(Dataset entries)
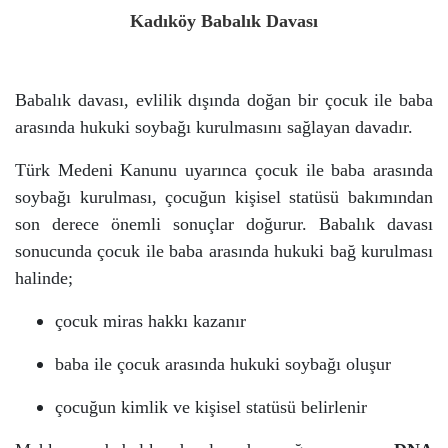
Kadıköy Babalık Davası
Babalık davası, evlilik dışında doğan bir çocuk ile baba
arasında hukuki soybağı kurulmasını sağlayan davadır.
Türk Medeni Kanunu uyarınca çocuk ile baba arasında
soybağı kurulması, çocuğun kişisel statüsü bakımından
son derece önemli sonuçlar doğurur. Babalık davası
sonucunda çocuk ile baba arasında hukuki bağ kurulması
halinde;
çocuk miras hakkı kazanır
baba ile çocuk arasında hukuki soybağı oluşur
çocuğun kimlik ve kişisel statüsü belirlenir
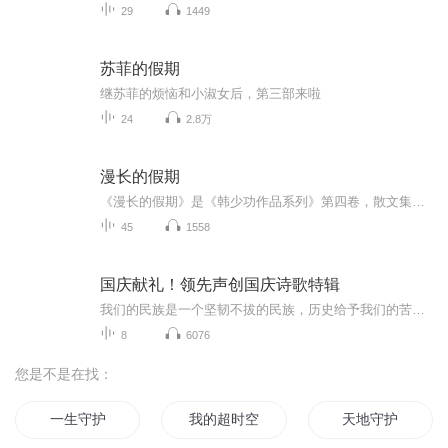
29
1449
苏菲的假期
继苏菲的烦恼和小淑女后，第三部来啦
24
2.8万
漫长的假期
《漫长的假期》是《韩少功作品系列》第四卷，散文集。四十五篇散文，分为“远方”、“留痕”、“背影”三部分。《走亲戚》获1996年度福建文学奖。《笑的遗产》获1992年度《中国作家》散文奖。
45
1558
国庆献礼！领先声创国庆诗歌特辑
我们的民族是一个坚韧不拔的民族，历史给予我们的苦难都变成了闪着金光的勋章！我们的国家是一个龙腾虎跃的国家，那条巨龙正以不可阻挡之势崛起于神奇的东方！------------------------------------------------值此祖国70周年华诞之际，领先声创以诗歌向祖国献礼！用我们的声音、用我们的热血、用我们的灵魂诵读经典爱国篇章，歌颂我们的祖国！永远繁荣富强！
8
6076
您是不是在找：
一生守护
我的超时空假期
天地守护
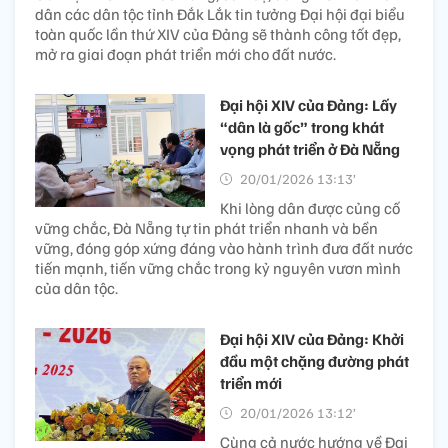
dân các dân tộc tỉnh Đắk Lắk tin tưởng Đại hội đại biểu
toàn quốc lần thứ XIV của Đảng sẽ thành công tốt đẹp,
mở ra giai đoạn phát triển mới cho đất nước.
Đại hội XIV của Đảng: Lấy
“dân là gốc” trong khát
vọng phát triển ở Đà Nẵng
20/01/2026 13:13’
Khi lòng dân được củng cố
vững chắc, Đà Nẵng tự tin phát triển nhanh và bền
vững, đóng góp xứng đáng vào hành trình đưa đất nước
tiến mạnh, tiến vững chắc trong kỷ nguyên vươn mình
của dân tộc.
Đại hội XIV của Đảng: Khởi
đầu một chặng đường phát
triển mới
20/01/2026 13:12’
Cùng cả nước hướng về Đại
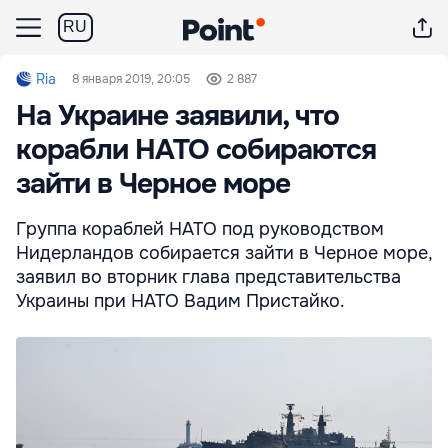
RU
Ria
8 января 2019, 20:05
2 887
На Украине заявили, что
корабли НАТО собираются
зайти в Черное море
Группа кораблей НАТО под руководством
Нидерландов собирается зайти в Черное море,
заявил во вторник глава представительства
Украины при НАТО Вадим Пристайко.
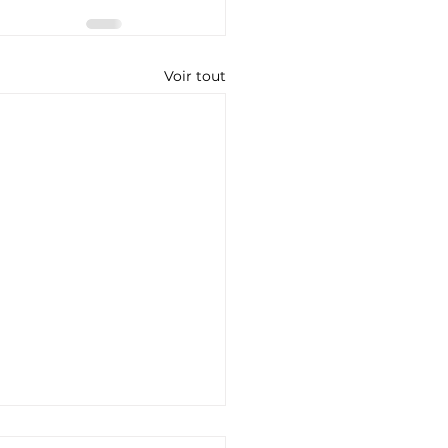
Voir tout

* * *

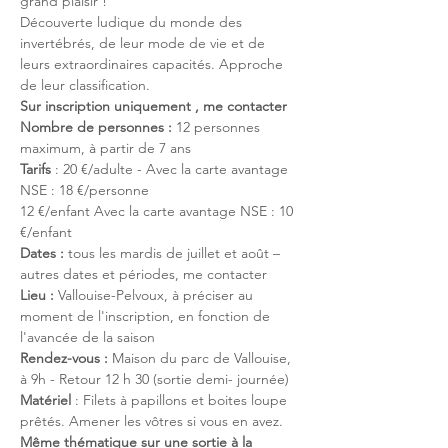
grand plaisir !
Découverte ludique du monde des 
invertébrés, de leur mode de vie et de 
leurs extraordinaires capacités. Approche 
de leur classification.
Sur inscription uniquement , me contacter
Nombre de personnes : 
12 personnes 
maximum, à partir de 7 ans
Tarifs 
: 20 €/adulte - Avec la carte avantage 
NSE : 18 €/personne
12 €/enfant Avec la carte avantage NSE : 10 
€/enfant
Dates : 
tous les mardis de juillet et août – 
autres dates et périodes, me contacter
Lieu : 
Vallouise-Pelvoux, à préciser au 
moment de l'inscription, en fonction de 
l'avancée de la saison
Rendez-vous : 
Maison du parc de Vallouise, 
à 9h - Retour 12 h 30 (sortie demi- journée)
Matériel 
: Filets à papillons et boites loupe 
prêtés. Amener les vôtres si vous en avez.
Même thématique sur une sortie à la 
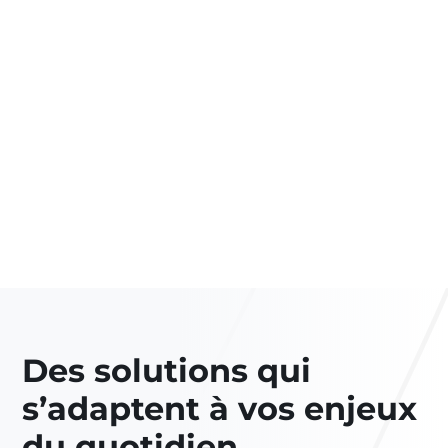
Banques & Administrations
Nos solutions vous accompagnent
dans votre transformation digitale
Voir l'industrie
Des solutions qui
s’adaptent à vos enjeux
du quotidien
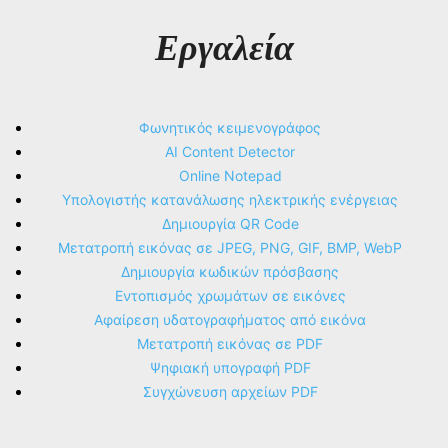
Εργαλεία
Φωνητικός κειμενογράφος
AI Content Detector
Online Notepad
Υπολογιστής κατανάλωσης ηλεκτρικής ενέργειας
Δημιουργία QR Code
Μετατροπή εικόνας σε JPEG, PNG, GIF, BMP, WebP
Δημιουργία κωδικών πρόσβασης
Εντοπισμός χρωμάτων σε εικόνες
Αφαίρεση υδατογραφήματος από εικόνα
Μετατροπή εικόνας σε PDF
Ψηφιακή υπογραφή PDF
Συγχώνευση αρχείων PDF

* Exercise goal
Each line above from the one containing "Kadıköy Babalık Davası" through the one containing "mở ra giai đoạn phát triển mới cho đất nước." is to be returned verbatim. Nothing else, and no pictures.

* Task response
Kadıköy Babalık Davası
Babalık davası, evlilik dışında doğan bir çocuk ile baba
arasında hukuki soybağı kurulmasını sağlayan davadır.
Türk Medeni Kanunu uyarınca çocuk ile baba arasında
soybağı kurulması, çocuğun kişisel statüsü bakımından
son derece önemli sonuçlar doğurur. Babalık davası
sonucunda çocuk ile baba arasında hukuki bağ kurulması
halinde;
çocuk miras hakkı kazanır
baba ile çocuk arasında hukuki soybağı oluşur
çocuğun kimlik ve kişisel statüsü belirlenir
29
1449
苏菲的假期
继苏菲的烦恼和小淑女后，第三部来啦
24
2.8万
漫长的假期
《漫长的假期》是《韩少功作品系列》第四卷，散文集。四十五篇散文，分为“远方”、“留痕”、“背影”三部分。《走亲戚》获1996年度福建文学奖。《笑的遗产》获1992年度《中国作家》散文奖。
45
1558
国庆献礼！领先声创国庆诗歌特辑
我们的民族是一个坚韧不拔的民族，历史给予我们的苦难都变成了闪着金光的勋章！我们的国家是一个龙腾虎跃的国家，那条巨龙正以不可阻挡之势崛起于神奇的东方！------------------------------------------------值此祖国70周年华诞之际，领先声创以诗歌向祖国献礼！用我们的声音、用我们的热血、用我们的灵魂诵读经典爱国篇章，歌颂我们的祖国！永远繁荣富强！
8
6076
您是不是在找：
一生守护
我的超时空假期
天地守护
dân các dân tộc tỉnh Đắk Lắk tin tưởng Đại hội đại biểu
toàn quốc lần thứ XIV của Đảng sẽ thành công tốt đẹp,
mở ra giai đoạn phát triển mới cho đất nước.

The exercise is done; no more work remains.